A popular option for real estate investors looking to engage in a 1031 exchange is a Tenant in Common (TIC) arrangement. Section 1031 of the Internal Revenue Code permits real estate owners to defer taxes and gains if they acquire “like-kind” replacement property of equal or greater value, as well as exchange property held for investment or productive use in a business or trade. TIC properties are a great option for those looking for passive cash flow, diversification, a more conservative investment, and those that have less than $1 million to invest.
1031 Exchange Place has been involved in the TIC industry since 1997 and can help exchangors select from the largest selection of tenant in common properties. Read below for some of the primary benefits of tenant in common investments.
1. Low Minimum Investment
An estimated 28% of all 1031 exchanges involve capital amounts of $500,000 or less. The price of admission into the triple-net lease (NNN) market typically begins around $1,000,000, thereby locking many 1031 investors out of this arena. However, tenant in common ownership is available for as little as $50,000 and gives these exchangers access to investment-grade real estate and the passivity provided by NNN properties.

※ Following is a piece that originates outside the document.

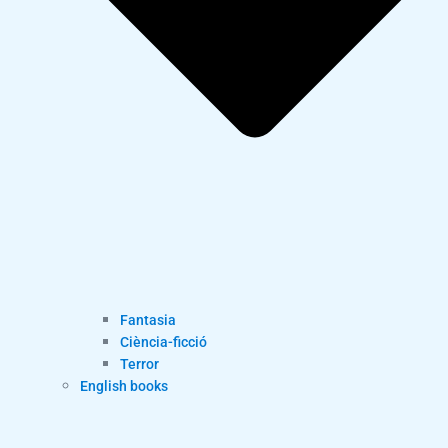
Fantasia
Ciència-ficció
Terror
English books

2. Diversification & Safety
In a typical 1031 exchange, the taxpayer will identify three potential replacement properties and subsequently purchase only one. TIC ownership makes it economically feasible to identify and acquire ownership interest in many properties, thereby decreasing risk through diversification.
3. Flexibility – Leftover Funds or a Backup Plan
Many people also consider a tenant in common 1031 exchange because of the flexibility of TIC’s. By identifying a TIC property as one of the replacement property choices, the taxpayer’s entire proceeds can be applied to the TIC property if the other choices fall through. In addition, if there is money left unspent after another closing, the taxpayer can invest the “spill-over” money in the TIC property.
4. Decreased Tax Risk
Because an investment position in a TIC property can be reserved for a period of time after the identification period, the potential for paying capital gains tax because of a collapsed deal is decreased.
5. Existing Financing
Typically, tenant in common properties already have non-recourse financing in place and can be assumed without qualification or loan assumption fees.
A TIC closing can take place within days of identification by eliminating the negotiation process, the loan qualification process, the credit checks, and the appraisal work.
By maintaining a secondary market of tenant in common ownership interest, new investors can select seasoned properties, and existing owners can liquidate their partial- ownership interest.
A tenant in common investor receives a monthly check without the bother of day-to-day investment management.
Tenancy in common properties attract tenants with greater financial strength and stability than is possible for the individual landlord.